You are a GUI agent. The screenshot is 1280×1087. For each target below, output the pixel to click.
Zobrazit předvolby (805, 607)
· · · · ·
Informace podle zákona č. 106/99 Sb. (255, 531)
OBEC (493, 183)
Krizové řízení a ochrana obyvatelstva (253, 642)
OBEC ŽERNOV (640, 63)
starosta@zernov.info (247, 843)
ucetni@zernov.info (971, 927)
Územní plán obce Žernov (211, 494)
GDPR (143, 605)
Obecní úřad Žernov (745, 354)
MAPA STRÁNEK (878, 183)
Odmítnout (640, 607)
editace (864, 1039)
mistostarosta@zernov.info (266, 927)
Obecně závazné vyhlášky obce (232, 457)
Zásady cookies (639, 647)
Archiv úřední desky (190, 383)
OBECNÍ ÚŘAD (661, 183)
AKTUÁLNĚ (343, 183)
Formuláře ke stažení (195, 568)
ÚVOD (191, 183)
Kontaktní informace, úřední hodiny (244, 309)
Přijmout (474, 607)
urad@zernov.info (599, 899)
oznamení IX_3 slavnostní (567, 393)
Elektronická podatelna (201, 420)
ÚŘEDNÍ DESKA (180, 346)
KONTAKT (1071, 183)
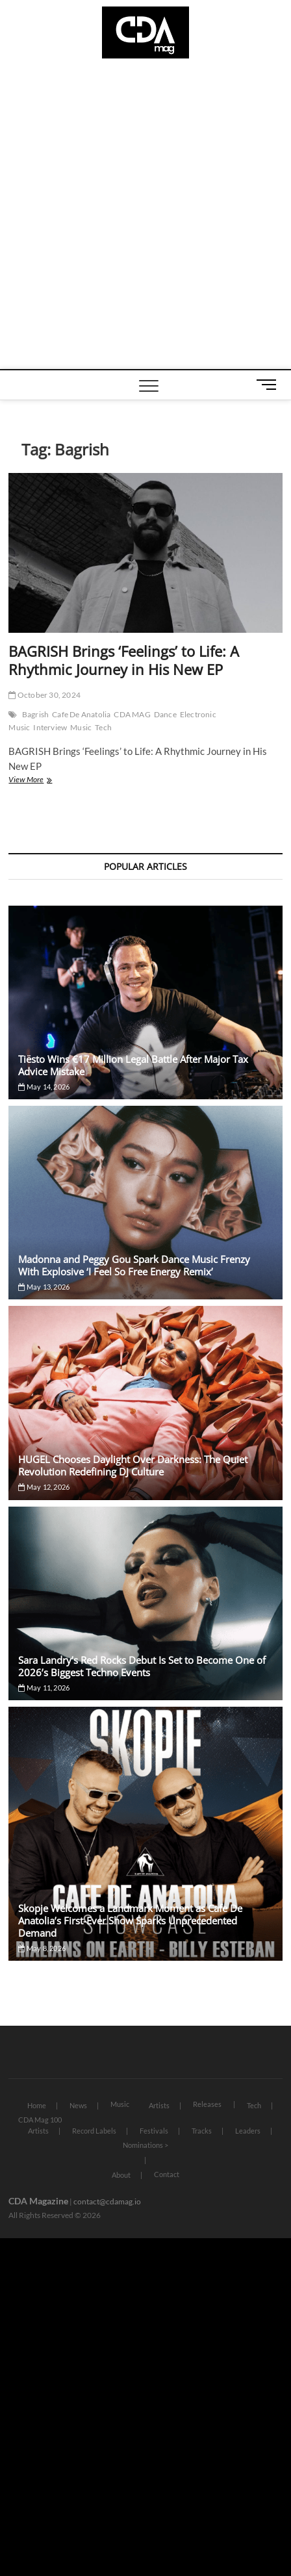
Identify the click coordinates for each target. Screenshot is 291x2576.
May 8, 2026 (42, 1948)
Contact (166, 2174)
· · · · ·
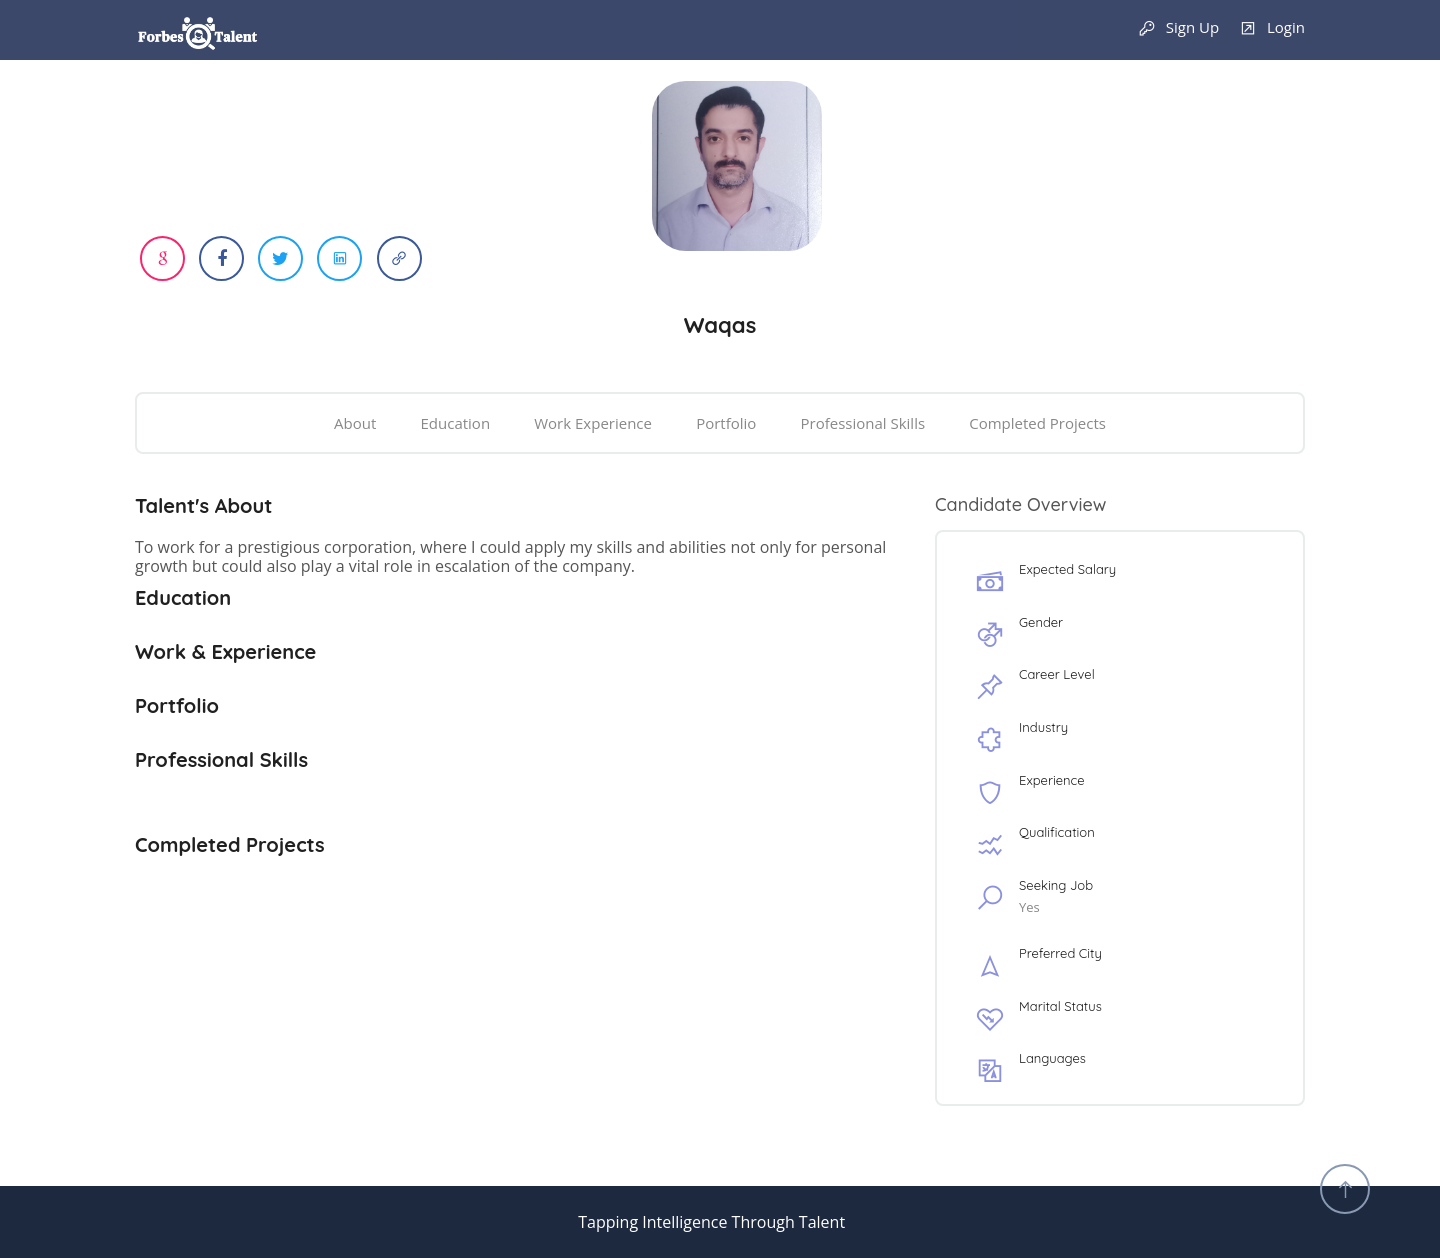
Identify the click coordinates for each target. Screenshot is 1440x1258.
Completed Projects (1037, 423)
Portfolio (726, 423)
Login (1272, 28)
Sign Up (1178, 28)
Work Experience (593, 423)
· · · · ·
▶ _What needs to be done_
Output only the lines above from the line that holds "GDPR (143, 605)" through the line that holds "Contact (166, 2174)", both ends included, and exclude pictures.

▶ _Result of this task_
GDPR (143, 605)
Obecní úřad Žernov (745, 354)
MAPA STRÁNEK (878, 183)
Odmítnout (640, 607)
editace (864, 1039)
mistostarosta@zernov.info (266, 927)
Obecně závazné vyhlášky obce (232, 457)
Zásady cookies (639, 647)
Archiv úřední desky (190, 383)
OBECNÍ ÚŘAD (661, 183)
AKTUÁLNĚ (343, 183)
Formuláře ke stažení (195, 568)
ÚVOD (191, 183)
Kontaktní informace, úřední hodiny (244, 309)
Přijmout (474, 607)
urad@zernov.info (599, 899)
oznamení IX_3 slavnostní (567, 393)
Elektronická podatelna (201, 420)
ÚŘEDNÍ DESKA (180, 346)
KONTAKT (1071, 183)
Identify the click coordinates for each target. Screenshot is 291x2576.
May 8, 2026 (42, 1948)
Contact (166, 2174)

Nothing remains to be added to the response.